Dataset entries:
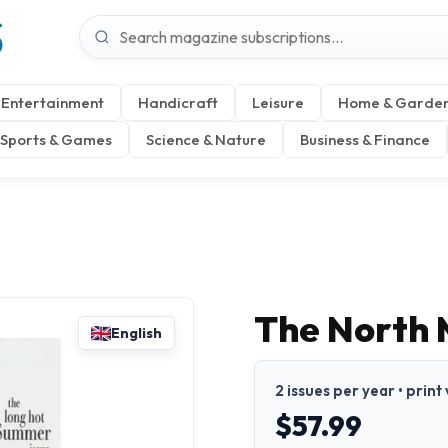
S
Entertainment
Handicraft
Leisure
Home & Garde
Sports & Games
Science & Nature
Business & Finance
The North 
English
2 issues per year • print
$57.99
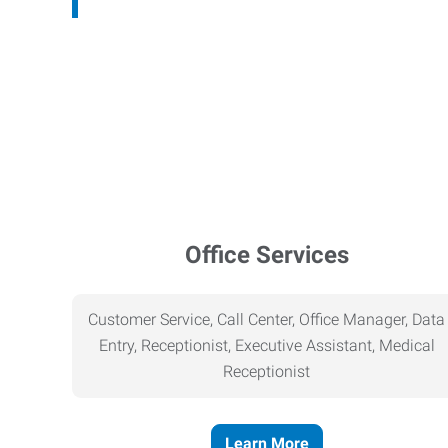
Office Services
Customer Service, Call Center, Office Manager, Data
Entry, Receptionist, Executive Assistant, Medical
Receptionist
Learn More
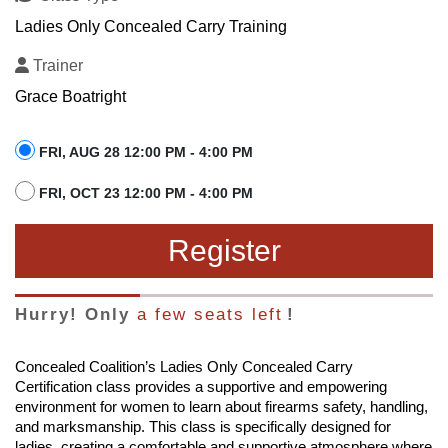
Ladies Only Concealed Carry Training
Trainer
Grace Boatright
FRI, AUG 28 12:00 PM - 4:00 PM
FRI, OCT 23 12:00 PM - 4:00 PM
Register
Hurry! Only
a few seats left
!
Concealed Coalition’s Ladies Only Concealed Carry
Certification class provides a supportive and empowering
environment for women to learn about firearms safety, handling,
and marksmanship. This class is specifically designed for
ladies, creating a comfortable and supportive atmosphere where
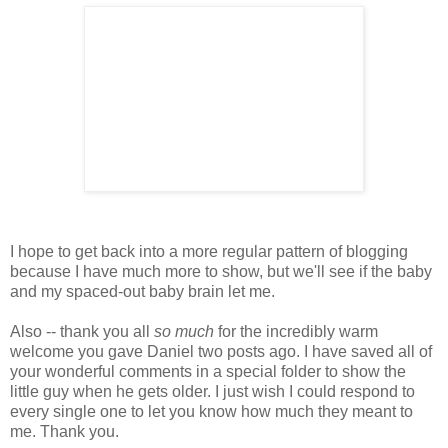
I hope to get back into a more regular pattern of blogging
because I have much more to show, but we'll see if the baby
and my spaced-out baby brain let me.
Also -- thank you all
so much
for the incredibly warm
welcome you gave Daniel two posts ago. I have saved all of
your wonderful comments in a special folder to show the
little guy when he gets older. I just wish I could respond to
every single one to let you know how much they meant to
me. Thank you.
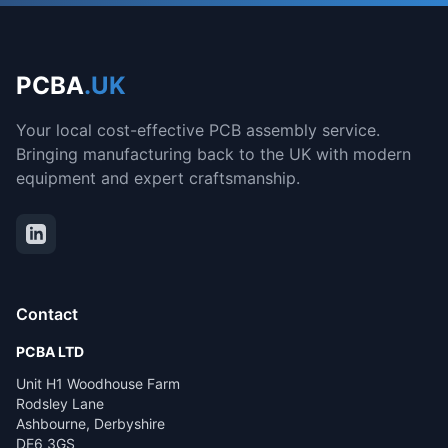
PCBA
.UK
Your local cost-effective PCB assembly service.
Bringing manufacturing back to the UK with modern
equipment and expert craftsmanship.
Contact
PCBA LTD
Unit H1 Woodhouse Farm
Rodsley Lane
Ashbourne, Derbyshire
DE6 3GS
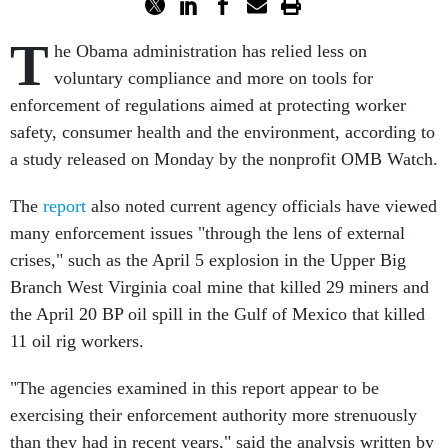
T
he Obama administration has relied less on
voluntary compliance and more on tools for
enforcement of regulations aimed at protecting worker
safety, consumer health and the environment, according to
a study released on Monday by the nonprofit OMB Watch.
The
report
also noted current agency officials have viewed
many enforcement issues "through the lens of external
crises," such as the April 5 explosion in the Upper Big
Branch West Virginia coal mine that killed 29 miners and
the April 20 BP oil spill in the Gulf of Mexico that killed
11 oil rig workers.
"The agencies examined in this report appear to be
exercising their enforcement authority more strenuously
than they had in recent years," said the analysis written by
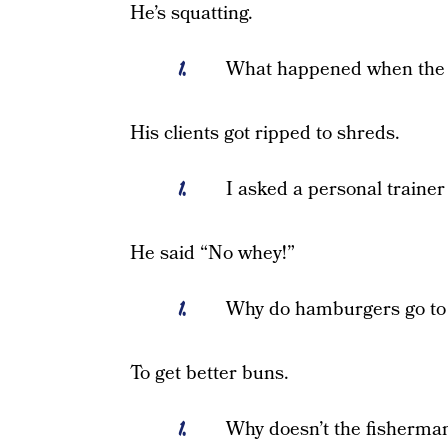
He’s squatting.
What happened when the 
His clients got ripped to shreds.
I asked a personal trainer
He said “No whey!”
Why do hamburgers go to
To get better buns.
Why doesn’t the fisherman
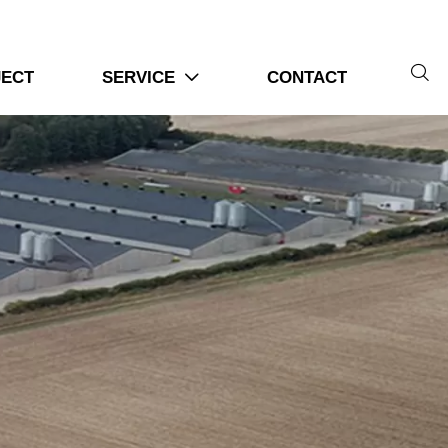

JECT
SERVICE
CONTACT

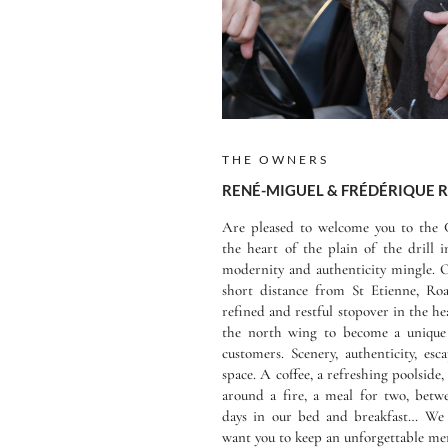
THE OWNERS
RENÉ-MIGUEL & FRÉDÉRIQUE
Are pleased to welcome you to the C
the heart of the plain of the drill 
modernity and authenticity mingle. O
short distance from St Etienne, Roa
refined and restful stopover in the h
the north wing to become a unique 
customers. Scenery, authenticity, es
space. A coffee, a refreshing poolside
around a fire, a meal for two, betwe
days in our bed and breakfast… We 
want you to keep an unforgettable mem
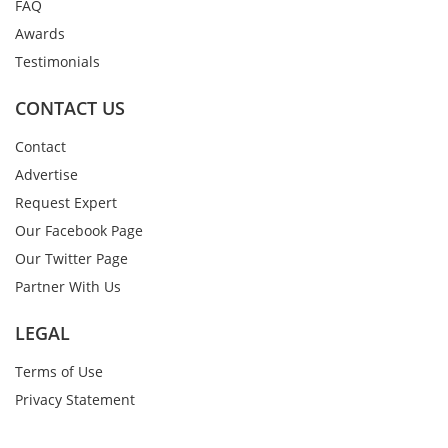
FAQ
Awards
Testimonials
CONTACT US
Contact
Advertise
Request Expert
Our Facebook Page
Our Twitter Page
Partner With Us
LEGAL
Terms of Use
Privacy Statement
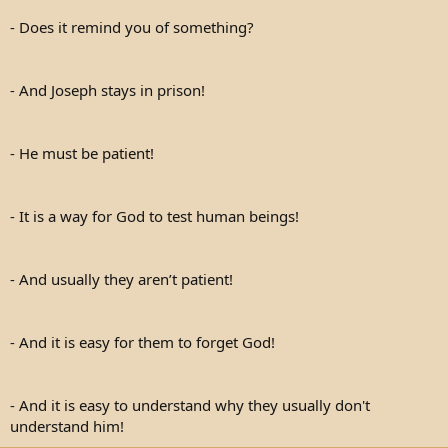
- Does it remind you of something?
- And Joseph stays in prison!
- He must be patient!
- It is a way for God to test human beings!
- And usually they aren’t patient!
- And it is easy for them to forget God!
- And it is easy to understand why they usually don't
understand him!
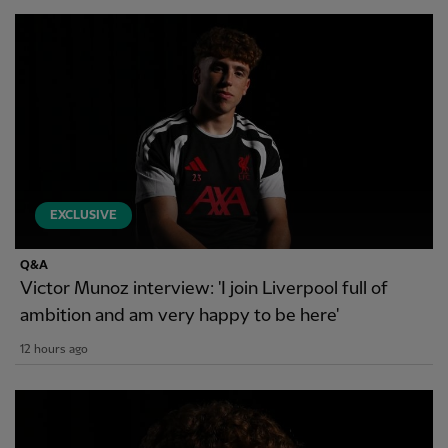
EXCLUSIVE
Q&A
Victor Munoz interview: 'I join Liverpool full of
ambition and am very happy to be here'
12 hours ago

The problem: Only the lines containing the word "issues" should be returned from the data above.

Final answer:
2 issues per year • print
many enforcement issues "through the lens of external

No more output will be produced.